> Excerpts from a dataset
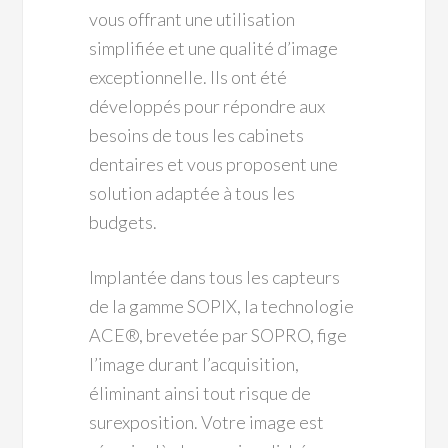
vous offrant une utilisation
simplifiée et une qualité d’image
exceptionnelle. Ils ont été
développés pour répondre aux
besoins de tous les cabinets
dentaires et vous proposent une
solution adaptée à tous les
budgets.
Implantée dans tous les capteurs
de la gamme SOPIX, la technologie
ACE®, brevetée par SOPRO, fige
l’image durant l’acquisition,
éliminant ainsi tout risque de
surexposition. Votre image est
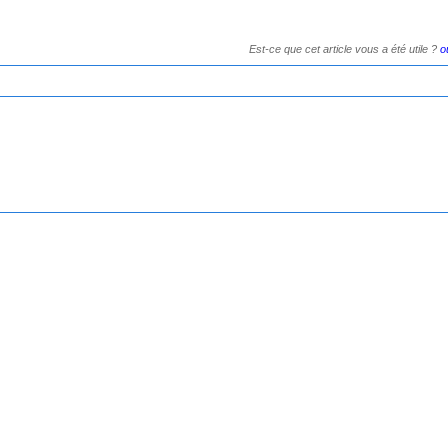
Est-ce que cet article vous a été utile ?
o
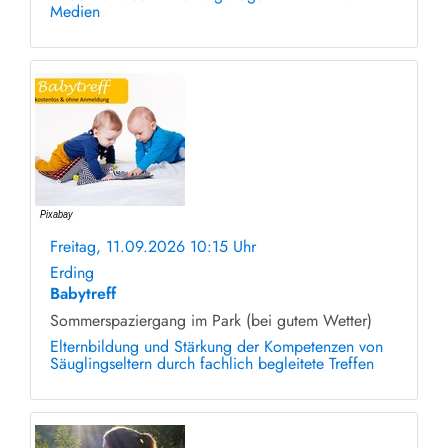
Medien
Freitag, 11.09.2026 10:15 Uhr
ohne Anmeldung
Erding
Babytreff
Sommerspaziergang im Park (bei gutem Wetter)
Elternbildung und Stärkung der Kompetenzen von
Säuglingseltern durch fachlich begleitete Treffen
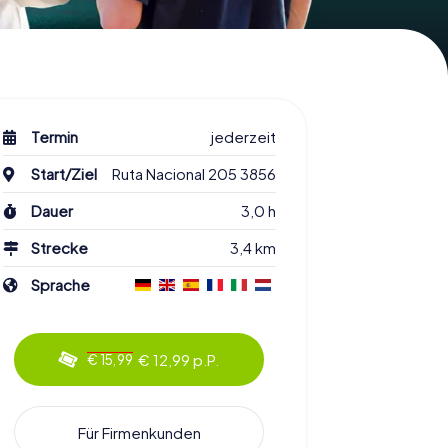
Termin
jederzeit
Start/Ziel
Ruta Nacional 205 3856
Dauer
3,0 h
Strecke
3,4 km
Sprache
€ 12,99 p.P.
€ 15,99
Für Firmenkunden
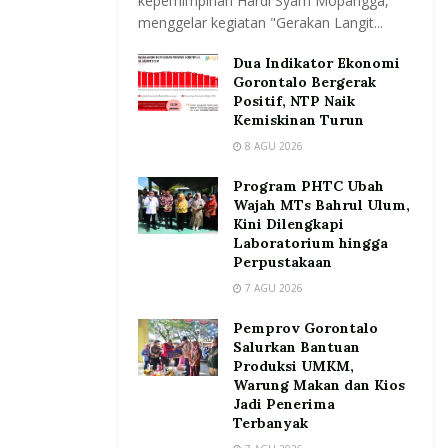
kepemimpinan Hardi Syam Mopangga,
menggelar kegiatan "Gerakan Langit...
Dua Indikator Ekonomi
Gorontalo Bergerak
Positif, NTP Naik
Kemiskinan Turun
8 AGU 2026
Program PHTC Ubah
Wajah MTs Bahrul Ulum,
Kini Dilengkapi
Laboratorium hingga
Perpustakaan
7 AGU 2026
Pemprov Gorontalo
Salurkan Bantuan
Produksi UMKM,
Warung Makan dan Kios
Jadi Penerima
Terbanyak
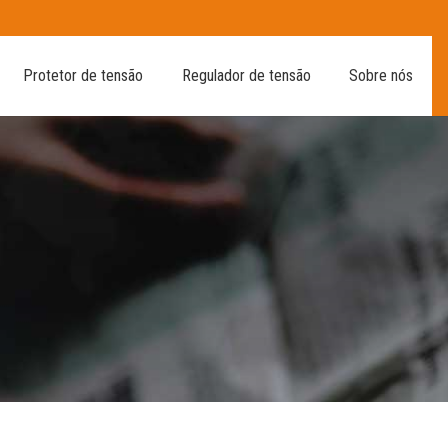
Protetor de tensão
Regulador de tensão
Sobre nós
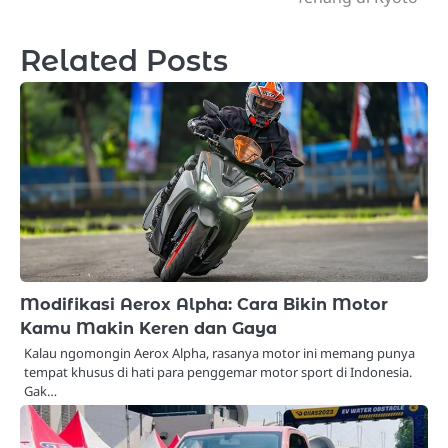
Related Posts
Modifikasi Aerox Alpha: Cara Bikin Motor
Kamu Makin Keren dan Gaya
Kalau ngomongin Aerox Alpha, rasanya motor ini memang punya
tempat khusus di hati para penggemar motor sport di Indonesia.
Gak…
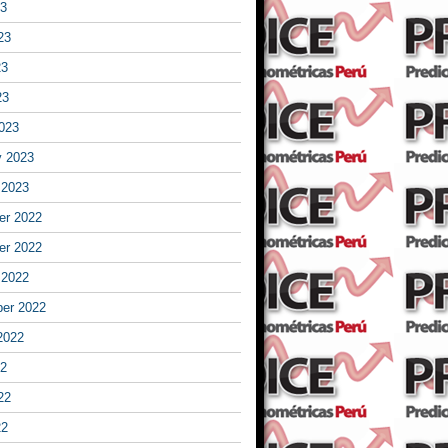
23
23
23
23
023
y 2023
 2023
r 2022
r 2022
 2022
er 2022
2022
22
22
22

* * *

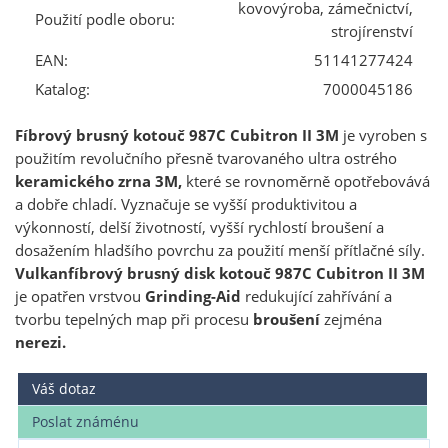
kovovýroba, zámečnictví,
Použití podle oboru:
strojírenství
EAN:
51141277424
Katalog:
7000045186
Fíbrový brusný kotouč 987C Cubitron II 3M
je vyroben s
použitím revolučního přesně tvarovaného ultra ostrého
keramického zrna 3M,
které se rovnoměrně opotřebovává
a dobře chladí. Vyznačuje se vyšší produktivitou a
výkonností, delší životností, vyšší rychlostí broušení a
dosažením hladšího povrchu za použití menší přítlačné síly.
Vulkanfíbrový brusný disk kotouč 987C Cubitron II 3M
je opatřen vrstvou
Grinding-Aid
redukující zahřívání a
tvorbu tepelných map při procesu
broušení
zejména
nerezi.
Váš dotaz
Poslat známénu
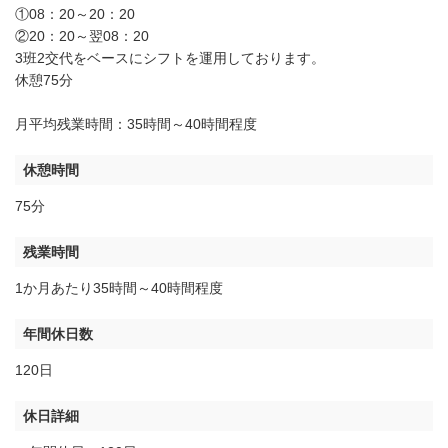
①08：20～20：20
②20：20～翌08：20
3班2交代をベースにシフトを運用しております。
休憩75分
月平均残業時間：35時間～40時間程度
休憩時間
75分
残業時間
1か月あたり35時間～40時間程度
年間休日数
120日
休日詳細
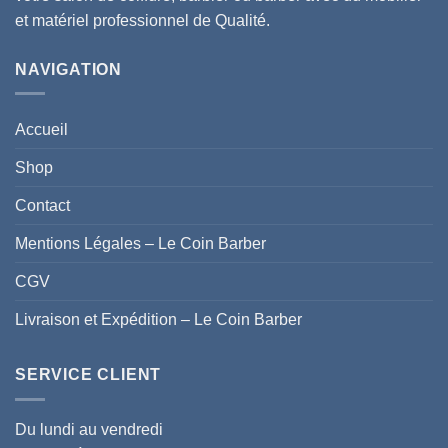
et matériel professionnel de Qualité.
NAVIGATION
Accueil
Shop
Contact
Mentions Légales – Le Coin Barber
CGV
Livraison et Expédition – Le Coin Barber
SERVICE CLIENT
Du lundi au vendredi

> WORK REQUIRED
Please find, in the entries above, every line where "kotouč" occurs, and copy it.

> RESPONSE AREA
Fíbrový brusný kotouč 987C Cubitron II 3M
Vulkanfíbrový brusný disk kotouč 987C Cubitron II 3M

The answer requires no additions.